Systems & Design

AI Agents Need Goals

AI cannot optimize unless it can measure progress towards goals, but defining those goals is not easy, especially when looking at the entire development flow.

April 16th, 2025 - By: Brian Bailey

Experts At The Table: Definitions and goals matter when it comes to using AI effectively, and it has to be tightly reined in to be effective. Semiconductor Engineering sat down with a panel of experts to discuss these issues and others, including Johannes Stahl, senior director of product line management for the Systems Design Group at Synopsys; Michael Young, director of product marketing for Cadence; William Wang, founder and CEO of ChipAgents and professor at the University of California, Santa Barbara; Theodore Wilson, a verification expert pushing for this development; and Michael Munsey, vice president of semiconductor industry for Siemens Digital Industries Software. What follows are excerpts from that conversation. Part one of this discussion can be found here.

L-R: Cadence’s Young; Synopsys’ Stahl; Siemens’ Munsey; ChipAgents’ Wang; Theodore Wilson.

SE: AI needs to have optimization goals. Semiconductor Engineering has written about the difficulties associated with defining the optimization goals are for an entire system. How important is power? How does that relate to size? How does that relate to time-to-market? All of these are goals in the development and verification process that humans have difficulty weighing against each other. If we can’t codify them in some way, then AI can’t target them.

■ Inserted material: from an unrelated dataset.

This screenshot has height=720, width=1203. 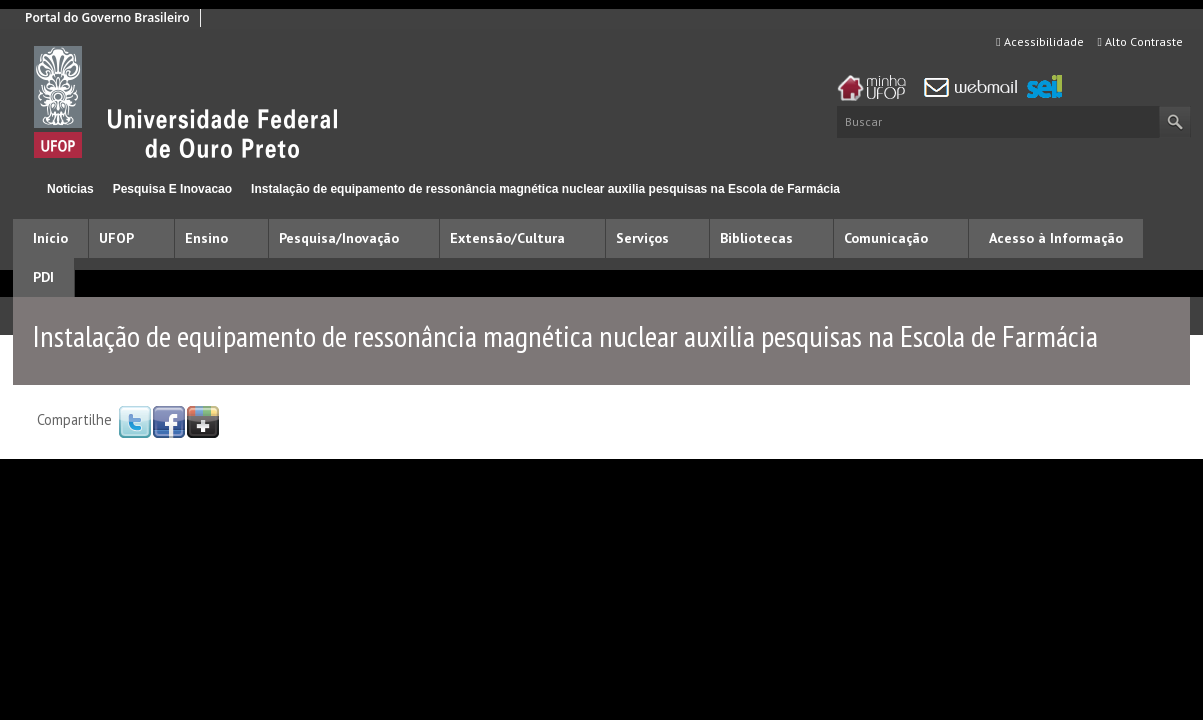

Wilson: One of the things I like about an AI system is that it doesn’t get bored. We can build some good dashboards. Individual project teams can do this. Central engineering teams can do this. But AI will not get bored looking at these dashboards, and it can help focus attention. The AI can be looking at a statistical analysis that otherwise would not be funded, because we didn’t have to pay someone do that statistical analysis. There’s an opportunity for an AI to look at all this boring stuff. I don’t know if you want to keep paying your engineers to do this. It looks like they’re doing this quite a bit. A solution in this space that answers these very mundane questions, or assist in a very mundane way, would be widely adopted. That will go directly to secure schedule and quality. It also goes directly to improving the nature of work for individual contributors. Under statistical analysis, you’re gradually removing distractions or annoyances from them, because when you make an update to the architectural spec of the design, we see all kinds of compilation failures at the system level and subsystem level, because you haven’t been able to bring the interface changes through cleanly. This seems to happen fairly often, and it’s quite disruptive. Spend some calories on that and that disruption will go away. Or, find a better way to stage architectural changes or base changes. There are many kinds of mundane things. New engineers — what do they struggle with? Are they spending time just trying to compile, or are they spending time resolving issues with updated firmware that’s being run together with the hardware. At a very mundane level, EDA tools provide amazing reports. I feel privileged that I have all these things. There are amazing X propagation reports, reports on race conditions, reports on debug access to the design, all of these things. There’s a very rich data set to mine, to directly impact people on a day-to-day basis and help the programs that are executing today.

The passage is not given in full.